### Data for this exercise

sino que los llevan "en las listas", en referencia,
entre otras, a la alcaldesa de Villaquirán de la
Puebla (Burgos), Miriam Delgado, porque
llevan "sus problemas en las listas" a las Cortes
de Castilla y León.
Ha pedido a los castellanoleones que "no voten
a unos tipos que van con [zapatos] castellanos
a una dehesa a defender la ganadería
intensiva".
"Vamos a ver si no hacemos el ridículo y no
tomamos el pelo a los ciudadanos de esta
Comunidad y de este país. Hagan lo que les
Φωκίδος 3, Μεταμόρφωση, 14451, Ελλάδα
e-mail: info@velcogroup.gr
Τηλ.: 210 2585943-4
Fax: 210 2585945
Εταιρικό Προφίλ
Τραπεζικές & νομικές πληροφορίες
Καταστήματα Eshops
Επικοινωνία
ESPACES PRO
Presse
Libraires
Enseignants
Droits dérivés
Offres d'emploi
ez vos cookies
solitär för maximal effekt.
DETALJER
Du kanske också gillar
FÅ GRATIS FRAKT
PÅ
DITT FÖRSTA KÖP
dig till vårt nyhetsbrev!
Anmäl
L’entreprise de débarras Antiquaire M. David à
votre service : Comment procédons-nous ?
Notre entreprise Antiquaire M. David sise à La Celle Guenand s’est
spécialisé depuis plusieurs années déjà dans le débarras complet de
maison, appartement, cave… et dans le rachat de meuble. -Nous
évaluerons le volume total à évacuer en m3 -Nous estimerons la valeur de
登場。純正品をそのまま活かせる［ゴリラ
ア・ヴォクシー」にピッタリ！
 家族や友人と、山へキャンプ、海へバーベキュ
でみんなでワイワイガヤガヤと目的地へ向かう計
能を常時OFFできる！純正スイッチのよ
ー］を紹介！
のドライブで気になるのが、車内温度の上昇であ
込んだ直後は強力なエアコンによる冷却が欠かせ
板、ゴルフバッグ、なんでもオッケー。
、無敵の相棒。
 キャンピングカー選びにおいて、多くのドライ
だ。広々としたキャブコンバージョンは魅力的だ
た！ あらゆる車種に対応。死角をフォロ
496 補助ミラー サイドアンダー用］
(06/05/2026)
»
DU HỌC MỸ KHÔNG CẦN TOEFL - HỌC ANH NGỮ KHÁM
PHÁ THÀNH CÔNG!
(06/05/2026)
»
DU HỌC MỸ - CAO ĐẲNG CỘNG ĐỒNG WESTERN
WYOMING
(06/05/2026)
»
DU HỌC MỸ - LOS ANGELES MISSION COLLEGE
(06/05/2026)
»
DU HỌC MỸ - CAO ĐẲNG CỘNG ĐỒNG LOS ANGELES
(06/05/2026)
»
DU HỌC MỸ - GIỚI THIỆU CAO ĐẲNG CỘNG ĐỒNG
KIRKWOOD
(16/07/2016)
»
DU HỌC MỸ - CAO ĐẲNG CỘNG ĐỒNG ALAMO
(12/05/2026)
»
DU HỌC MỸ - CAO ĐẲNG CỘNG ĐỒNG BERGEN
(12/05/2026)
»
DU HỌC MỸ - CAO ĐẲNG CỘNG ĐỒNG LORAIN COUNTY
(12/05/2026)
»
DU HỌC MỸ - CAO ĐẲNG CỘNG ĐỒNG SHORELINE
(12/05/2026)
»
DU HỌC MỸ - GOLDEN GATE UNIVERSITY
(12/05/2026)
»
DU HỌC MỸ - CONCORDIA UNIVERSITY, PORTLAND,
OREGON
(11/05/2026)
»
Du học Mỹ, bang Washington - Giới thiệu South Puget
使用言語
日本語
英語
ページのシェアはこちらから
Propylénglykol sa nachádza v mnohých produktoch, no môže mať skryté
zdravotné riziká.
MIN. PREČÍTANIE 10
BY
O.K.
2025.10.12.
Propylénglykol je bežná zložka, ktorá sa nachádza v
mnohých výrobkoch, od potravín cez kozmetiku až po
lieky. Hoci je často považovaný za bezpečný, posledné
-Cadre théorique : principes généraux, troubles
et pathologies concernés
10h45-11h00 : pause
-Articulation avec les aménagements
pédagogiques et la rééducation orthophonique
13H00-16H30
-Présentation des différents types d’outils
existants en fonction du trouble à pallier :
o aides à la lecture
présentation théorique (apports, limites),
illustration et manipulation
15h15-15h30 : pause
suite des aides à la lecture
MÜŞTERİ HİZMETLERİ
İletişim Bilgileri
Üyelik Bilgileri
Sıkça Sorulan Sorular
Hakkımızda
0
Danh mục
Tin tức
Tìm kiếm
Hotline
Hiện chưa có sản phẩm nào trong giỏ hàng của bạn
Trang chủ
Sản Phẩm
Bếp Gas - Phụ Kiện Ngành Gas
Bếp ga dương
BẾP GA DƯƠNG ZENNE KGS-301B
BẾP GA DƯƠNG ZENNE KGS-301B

### Task directions
In the listing above, locate the line with "DU HỌC MỸ - CAO ĐẲNG CỘNG ĐỒNG ALAMO" and the line with "Propylénglykol sa nachádza", then extract exactly those lines and every line between them, and nothing more.

### Solution to this task
DU HỌC MỸ - CAO ĐẲNG CỘNG ĐỒNG ALAMO
(12/05/2026)
»
DU HỌC MỸ - CAO ĐẲNG CỘNG ĐỒNG BERGEN
(12/05/2026)
»
DU HỌC MỸ - CAO ĐẲNG CỘNG ĐỒNG LORAIN COUNTY
(12/05/2026)
»
DU HỌC MỸ - CAO ĐẲNG CỘNG ĐỒNG SHORELINE
(12/05/2026)
»
DU HỌC MỸ - GOLDEN GATE UNIVERSITY
(12/05/2026)
»
DU HỌC MỸ - CONCORDIA UNIVERSITY, PORTLAND,
OREGON
(11/05/2026)
»
Du học Mỹ, bang Washington - Giới thiệu South Puget
使用言語
日本語
英語
ページのシェアはこちらから
Propylénglykol sa nachádza v mnohých produktoch, no môže mať skryté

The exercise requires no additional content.